Sources did not expect the study to bring changes to Textron’s strategy in the near term, Reuters said in a report Wednesday.
Textron spokesman Dave Sylvestre declined comment to The Eagle about the Reuters report.
About a month ago, Reuters said, activist investor Ralph Whitworth’s Relational Investors examined Textron as a potential target to advocate for a strategy change. But the source was not aware whether Relational Investors had bought a stake in the company, it said.
Textron, with a market value of about $5.6 billion, has not hired any bankers, although it has a longstanding relationship with Goldman Sachs.
The last four years has been volatile for Textron. Cessna cut 50 percent of its workforce — about 6,000 people in Wichita — during the economic downturn as orders slowed and cancellations piled up. Textron shares have lost more than 70 percent of their value in the past few years.
Besides Cessna, Textron operates Bell Helicopter, Textron Systems, Textron Financial, Kautex, Jacobsen, Greenlee and E-Z-Go divisions.
Textron chief executive Scott Donnelly has worked to turn the company around. Cessna, for example, has made major changes in its executive staff, including a change of CEOs.
Donnelly told The Eagle in 2009 that he wasn’t interested in selling Cessna.

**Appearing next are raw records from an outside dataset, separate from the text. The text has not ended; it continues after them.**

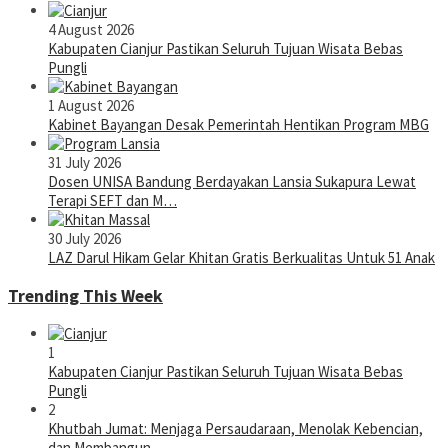
4 August 2026
Kabupaten Cianjur Pastikan Seluruh Tujuan Wisata Bebas
Pungli
1 August 2026
Kabinet Bayangan Desak Pemerintah Hentikan Program MBG
31 July 2026
Dosen UNISA Bandung Berdayakan Lansia Sukapura Lewat
Terapi SEFT dan M…
30 July 2026
LAZ Darul Hikam Gelar Khitan Gratis Berkualitas Untuk 51 Anak
Trending This Week
1
Kabupaten Cianjur Pastikan Seluruh Tujuan Wisata Bebas
Pungli
2
Khutbah Jumat: Menjaga Persaudaraan, Menolak Kebencian,
dan Membangun …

"I think I can be clear that no one is interested in any way, shape or form in divesting Cessna out of Textron,” he said then. “It’s a central asset of what Textron is."
Textron’s review comes as U.S. diversified industrial conglomerates come under increasing pressure to break up into units, often from activist investor pressure, Reuters said. Last year, Relational Investors pressured ITT Corp. to split up and urged L-3 Communications to divest assets, the Reuters report said.

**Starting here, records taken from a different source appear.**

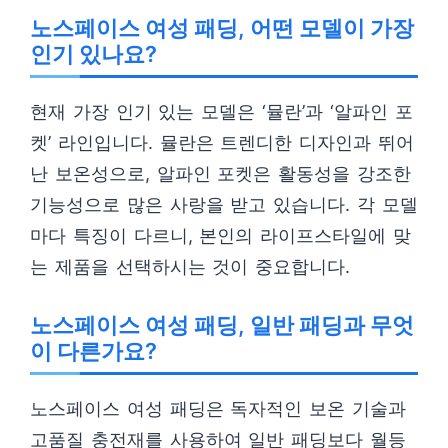
노스페이스 여성 패딩, 어떤 모델이 가장
인기 있나요?
현재 가장 인기 있는 모델은 ‘뮬란’과 ‘알파인 포
켓’ 라인입니다. 뮬란은 트렌디한 디자인과 뛰어
난 보온성으로, 알파인 포켓은 활동성을 강조한
기능성으로 많은 사랑을 받고 있습니다. 각 모델
마다 특징이 다르니, 본인의 라이프스타일에 맞
는 제품을 선택하시는 것이 중요합니다.
노스페이스 여성 패딩, 일반 패딩과 무엇
이 다른가요?
노스페이스 여성 패딩은 독자적인 보온 기술과
고품질 충전재를 사용하여 일반 패딩보다 월등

Activists say that defense operations drag down the market value of their other business lines in a conglomerate, said Loren Thompson, Lexington Institute defense analyst. And Pentagon contracts are expected to whither in the coming years.

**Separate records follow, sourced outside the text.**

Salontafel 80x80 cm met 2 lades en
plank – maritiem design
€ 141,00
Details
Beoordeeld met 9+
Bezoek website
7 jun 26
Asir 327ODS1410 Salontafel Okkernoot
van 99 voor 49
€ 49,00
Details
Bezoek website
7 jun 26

Because its stock has underperformed the S&P 500 Index, management must respond to the activist even if it thinks divestitures are a bad idea, Thompson said.
Textron is an important niche player in the defense industry with the V-22 Osprey rotorcraft, the unmanned aircraft the Shadow and smart munitions such as the Sensor Fuzed Weapon, he said.
“Many of its military products are genuinely unique, which means the defense department needs to assure their future availability will not be impaired by changes in the character of the enterprise,” Thompson said.
“Textron’s defense programs would not simply go away in any breakup or divestiture scenario because they generate billions of dollars in revenue annually for the company.”
But the financial and management structure Textron operates could go away. Without the resources of such a large conglomerate behind them, managers of weapons programs may be more constrained in the risks they take and the investments they make.
“That would be especially true if the operations were acquired by private equity, which often tries to drain cash from properties before flipping them to the next owner,” Thompson said.